--- Records for this task Enclosed Below ---

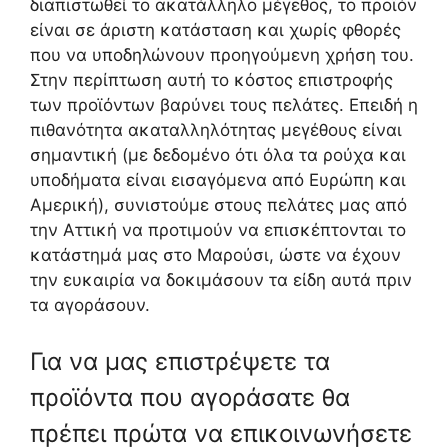
διαπιστωθεί το ακατάλληλο μέγεθος, το προϊόν
είναι σε άριστη κατάσταση και χωρίς φθορές
που να υποδηλώνουν προηγούμενη χρήση του.
Στην περίπτωση αυτή το κόστος επιστροφής
των προϊόντων βαρύνει τους πελάτες. Επειδή η
πιθανότητα ακαταλληλότητας μεγέθους είναι
σημαντική (με δεδομένο ότι όλα τα ρούχα και
υποδήματα είναι εισαγόμενα από Ευρώπη και
Αμερική), συνιστούμε στους πελάτες μας από
την Αττική να προτιμούν να επισκέπτονται το
κατάστημά μας στο Μαρούσι, ώστε να έχουν
την ευκαιρία να δοκιμάσουν τα είδη αυτά πριν
τα αγοράσουν.
Για να μας επιστρέψετε τα
προϊόντα που αγοράσατε θα
πρέπει πρώτα να επικοινωνήσετε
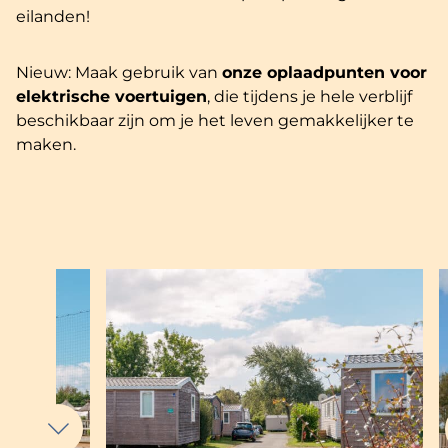
eilanden!
Nieuw: Maak gebruik van
onze oplaadpunten voor
elektrische voertuigen
, die tijdens je hele verblijf
beschikbaar zijn om je het leven gemakkelijker te
maken.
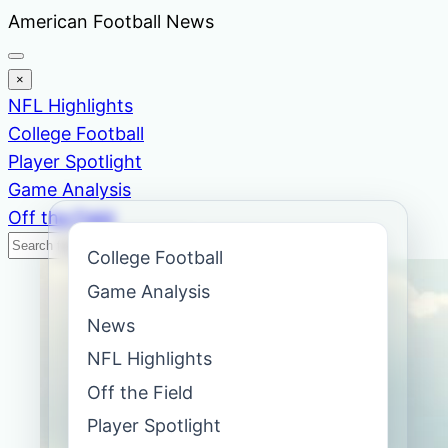
Skip
American Football News
to
content
×
NFL Highlights
College Football
Player Spotlight
Game Analysis
Off the Field
Search
Search
College Football
News
Game Analysis
News
NFL Highlights
Off the Field
Player Spotlight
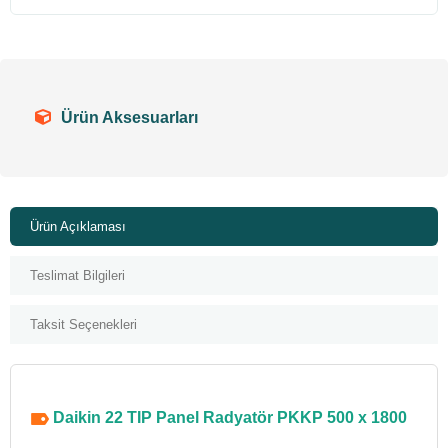
Ürün Aksesuarları
Ürün Açıklaması
Teslimat Bilgileri
Taksit Seçenekleri
Daikin 22 TIP Panel Radyatör PKKP 500 x 1800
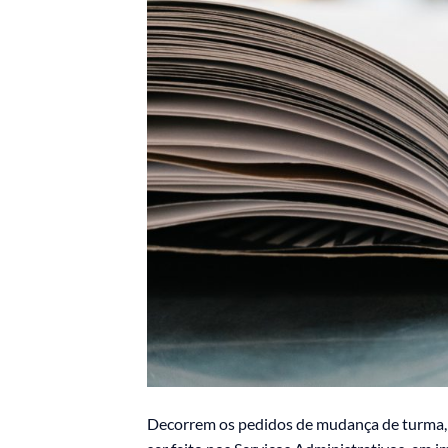
Decorrem os pedidos de mudança de turma,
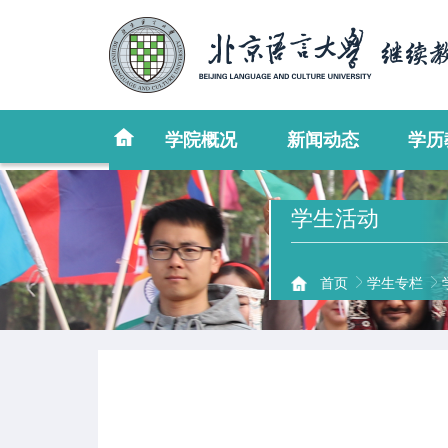
学院概况
新闻动态
学历
学生活动
首页
学生专栏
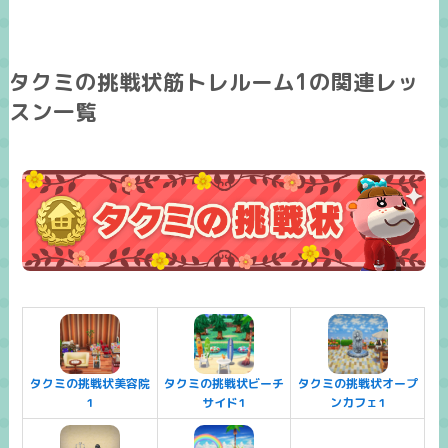
タクミの挑戦状筋トレルーム1の関連レッ
スン一覧
タクミの挑戦状美容院
タクミの挑戦状ビーチ
タクミの挑戦状オープ
1
サイド1
ンカフェ1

--- End of Enclosed Records for this task ---

▶ **Exercise objective**
From the line with "Για να μας επιστρέψετε τα" down to the last line of the entries above, set down every line exactly, apart from the pictures.

▶ **Output for this exercise**
Για να μας επιστρέψετε τα
προϊόντα που αγοράσατε θα
πρέπει πρώτα να επικοινωνήσετε
eilanden!
Nieuw: Maak gebruik van
onze oplaadpunten voor
elektrische voertuigen
, die tijdens je hele verblijf
beschikbaar zijn om je het leven gemakkelijker te
maken.
Skip
American Football News
to
content
×
NFL Highlights
College Football
Player Spotlight
Game Analysis
Off the Field
Search
Search
College Football
News
Game Analysis
News
NFL Highlights
Off the Field
Player Spotlight
Ürün Aksesuarları
Ürün Açıklaması
Teslimat Bilgileri
Taksit Seçenekleri
Daikin 22 TIP Panel Radyatör PKKP 500 x 1800
Decorrem os pedidos de mudança de turma,
学院概况
新闻动态
学历
学生活动
首页
学生专栏
タクミの挑戦状筋トレルーム1の関連レッ
スン一覧
タクミの挑戦状美容院
タクミの挑戦状ビーチ
タクミの挑戦状オープ
1
サイド1
ンカフェ1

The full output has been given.